After successful completion of this course, students will be able to

  • understand how to define in Coq the syntax of simple programming languages, in particular variants of a simple imperative language and of the simply-typed lambda calculus;
  • define the big-step and small-step operational semantics of such simple languages;
  • formally define type systems for such languages as inductive relations;
  • work out the metatheory of such languages, by proving results such as type soundness;
  • understand the semantic foundations of Hoare Logic and Relational Hoare Logic;
  • use Hoare Logic for verifying the correctness of simple imperative programs, both formally in Coq and informally on paper;
  • understand the semantic foundations of Secure Information Flow Control and Noninterference.
  • use Relational Hoare Logic for proving program equivalence as well as Noninterference of simple imperative programs;
  • be familiar with static and dynamic enforcement mechanisms for Secure Information Flow Control as well as their formal noninterference guarantees (e.g. security type systems, secure multi-execution, etc.);
  • understand how to formalize Cryptographic Constant Time in Coq;
  • apply different proof techniques in Coq (e.g. induction on rule derivations, proof automation).

Requirements for getting credit points

There will be a mandatory written final exam (120 minutes) that counts for 100% of the grade. In addition there will be weekly exercise sheets that are crucial for preparing for the exam and that, when submitted on time, count for bonus points, up to 20% of the final grade.
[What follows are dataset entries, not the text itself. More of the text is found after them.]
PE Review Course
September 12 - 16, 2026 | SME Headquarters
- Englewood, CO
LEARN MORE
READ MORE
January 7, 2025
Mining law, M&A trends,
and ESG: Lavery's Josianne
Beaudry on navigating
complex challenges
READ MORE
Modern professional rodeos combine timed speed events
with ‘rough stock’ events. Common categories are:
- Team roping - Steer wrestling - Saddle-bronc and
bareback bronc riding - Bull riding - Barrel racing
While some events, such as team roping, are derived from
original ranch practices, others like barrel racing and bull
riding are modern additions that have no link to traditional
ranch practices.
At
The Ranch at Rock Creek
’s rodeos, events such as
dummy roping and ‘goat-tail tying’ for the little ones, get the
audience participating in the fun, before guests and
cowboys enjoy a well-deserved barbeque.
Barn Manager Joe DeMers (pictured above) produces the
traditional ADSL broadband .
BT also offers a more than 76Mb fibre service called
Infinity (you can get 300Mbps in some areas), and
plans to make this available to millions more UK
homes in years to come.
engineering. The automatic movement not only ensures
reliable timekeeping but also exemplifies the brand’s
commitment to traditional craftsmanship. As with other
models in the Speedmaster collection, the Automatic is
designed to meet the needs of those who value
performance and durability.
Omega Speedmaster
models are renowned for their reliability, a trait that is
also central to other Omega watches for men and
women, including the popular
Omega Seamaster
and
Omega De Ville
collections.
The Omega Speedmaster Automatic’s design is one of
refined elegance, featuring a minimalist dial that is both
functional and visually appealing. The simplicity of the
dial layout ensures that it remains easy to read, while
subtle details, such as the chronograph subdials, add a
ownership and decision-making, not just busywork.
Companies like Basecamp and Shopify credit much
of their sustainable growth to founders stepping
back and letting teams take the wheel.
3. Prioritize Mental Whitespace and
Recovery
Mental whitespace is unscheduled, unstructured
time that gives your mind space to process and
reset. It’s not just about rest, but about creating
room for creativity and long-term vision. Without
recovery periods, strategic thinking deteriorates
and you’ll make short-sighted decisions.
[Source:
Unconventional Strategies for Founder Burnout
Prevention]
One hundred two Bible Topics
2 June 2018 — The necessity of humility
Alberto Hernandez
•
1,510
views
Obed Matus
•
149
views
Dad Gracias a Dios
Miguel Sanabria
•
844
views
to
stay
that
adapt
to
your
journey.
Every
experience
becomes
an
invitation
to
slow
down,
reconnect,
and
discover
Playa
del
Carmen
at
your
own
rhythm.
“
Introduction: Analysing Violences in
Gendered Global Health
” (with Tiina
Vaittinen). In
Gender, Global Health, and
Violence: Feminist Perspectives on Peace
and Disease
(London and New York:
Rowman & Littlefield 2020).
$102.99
We will also have an optional midterm exam that helps students practice for the final exam, but only counts for bonus points, up to 10% of the final grade.

To pass the course and receive credit points one has to attend the final exam and the weighed sum of your scores including bonus points (which can add up to a maximum of 130%) has to be at least 50%.

Which students can attend this course and get official credit?

  • Computer Science MSc students
  • IT Security MSc students
  • Mathematics MSc students ("Nebenfach Informatik")
  • CASA PhD students -- attendance requirement is to reach 50% of the points in the exercise sheets

BSc students in CS and ITS can only take this as a free elective, ger. “Freier Wahlbereich”. If you are in another program and still want to attend the course for credit please get in touch with us and the examination office.

eCampus page

  • TBD

Literature

[1] Software Foundations, Vol. 2: Programming Languages Foundations. Benjamin C. Pierce et al.

[2] The Coq Proof Assistant.

[3] Security Foundations. Catalin Hritcu and Roberto Blanco.